*Data for this exercise*.
◇ ◇ ◇ ◇

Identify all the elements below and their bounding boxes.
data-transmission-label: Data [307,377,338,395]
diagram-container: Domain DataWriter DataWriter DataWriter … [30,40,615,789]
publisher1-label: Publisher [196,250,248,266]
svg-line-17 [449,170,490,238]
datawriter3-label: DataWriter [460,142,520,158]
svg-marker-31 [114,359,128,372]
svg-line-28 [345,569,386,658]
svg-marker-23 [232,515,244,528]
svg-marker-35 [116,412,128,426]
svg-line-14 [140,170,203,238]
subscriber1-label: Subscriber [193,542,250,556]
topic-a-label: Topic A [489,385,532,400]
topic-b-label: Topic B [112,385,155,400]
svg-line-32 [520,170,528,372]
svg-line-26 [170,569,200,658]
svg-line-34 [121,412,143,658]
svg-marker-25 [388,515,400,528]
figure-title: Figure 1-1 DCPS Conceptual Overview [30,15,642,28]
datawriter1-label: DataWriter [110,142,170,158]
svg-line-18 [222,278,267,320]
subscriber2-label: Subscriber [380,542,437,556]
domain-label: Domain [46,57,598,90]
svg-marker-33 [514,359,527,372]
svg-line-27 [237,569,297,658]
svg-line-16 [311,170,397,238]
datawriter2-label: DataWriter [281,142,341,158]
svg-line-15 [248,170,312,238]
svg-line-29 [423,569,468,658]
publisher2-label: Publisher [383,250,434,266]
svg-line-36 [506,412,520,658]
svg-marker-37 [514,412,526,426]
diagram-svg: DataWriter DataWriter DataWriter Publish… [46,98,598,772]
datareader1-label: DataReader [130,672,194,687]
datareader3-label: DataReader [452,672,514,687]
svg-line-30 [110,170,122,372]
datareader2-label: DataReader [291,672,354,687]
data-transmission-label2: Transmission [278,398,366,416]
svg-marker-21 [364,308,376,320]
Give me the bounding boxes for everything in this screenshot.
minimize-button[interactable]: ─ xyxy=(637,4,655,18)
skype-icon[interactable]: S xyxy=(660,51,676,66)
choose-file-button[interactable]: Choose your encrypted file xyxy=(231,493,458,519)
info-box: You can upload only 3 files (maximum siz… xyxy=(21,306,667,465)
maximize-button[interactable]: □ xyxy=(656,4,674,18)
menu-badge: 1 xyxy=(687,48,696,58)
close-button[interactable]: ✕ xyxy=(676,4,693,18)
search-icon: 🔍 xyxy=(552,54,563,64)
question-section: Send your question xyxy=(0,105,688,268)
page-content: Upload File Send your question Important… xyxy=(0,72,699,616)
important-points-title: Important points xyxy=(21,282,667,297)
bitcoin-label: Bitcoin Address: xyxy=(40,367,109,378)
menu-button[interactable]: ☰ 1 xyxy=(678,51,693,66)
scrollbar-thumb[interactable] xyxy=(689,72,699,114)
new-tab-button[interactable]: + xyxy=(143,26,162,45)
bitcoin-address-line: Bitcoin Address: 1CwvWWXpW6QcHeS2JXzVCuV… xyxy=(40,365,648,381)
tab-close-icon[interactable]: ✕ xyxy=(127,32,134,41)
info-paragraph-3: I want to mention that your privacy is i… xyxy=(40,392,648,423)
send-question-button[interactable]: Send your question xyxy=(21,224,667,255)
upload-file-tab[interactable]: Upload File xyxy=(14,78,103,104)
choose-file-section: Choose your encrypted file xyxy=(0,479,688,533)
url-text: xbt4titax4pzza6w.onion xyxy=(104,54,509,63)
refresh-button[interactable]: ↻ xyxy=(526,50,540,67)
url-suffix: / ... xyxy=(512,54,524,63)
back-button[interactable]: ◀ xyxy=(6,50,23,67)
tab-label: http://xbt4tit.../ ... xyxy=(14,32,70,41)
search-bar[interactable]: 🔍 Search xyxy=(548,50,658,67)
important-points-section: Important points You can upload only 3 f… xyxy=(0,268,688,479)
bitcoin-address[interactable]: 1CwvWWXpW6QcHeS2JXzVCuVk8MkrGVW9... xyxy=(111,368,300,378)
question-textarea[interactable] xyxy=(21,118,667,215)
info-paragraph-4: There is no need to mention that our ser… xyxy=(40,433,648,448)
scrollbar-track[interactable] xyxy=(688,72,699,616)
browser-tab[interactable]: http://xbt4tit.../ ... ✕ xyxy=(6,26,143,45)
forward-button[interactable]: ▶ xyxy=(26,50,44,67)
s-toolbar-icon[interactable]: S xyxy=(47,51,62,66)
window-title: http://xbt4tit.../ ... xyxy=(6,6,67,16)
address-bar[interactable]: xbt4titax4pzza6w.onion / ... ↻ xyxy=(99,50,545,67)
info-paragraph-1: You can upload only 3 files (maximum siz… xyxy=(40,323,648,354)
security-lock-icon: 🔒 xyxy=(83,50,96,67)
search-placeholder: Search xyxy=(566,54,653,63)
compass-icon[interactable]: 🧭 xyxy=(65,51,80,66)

◇ ◇ ◇ ◇

*What the task asks*. Across all of the material above, how many lines contain the word "menu"? Only the number should be given.

*Response to the task*. 2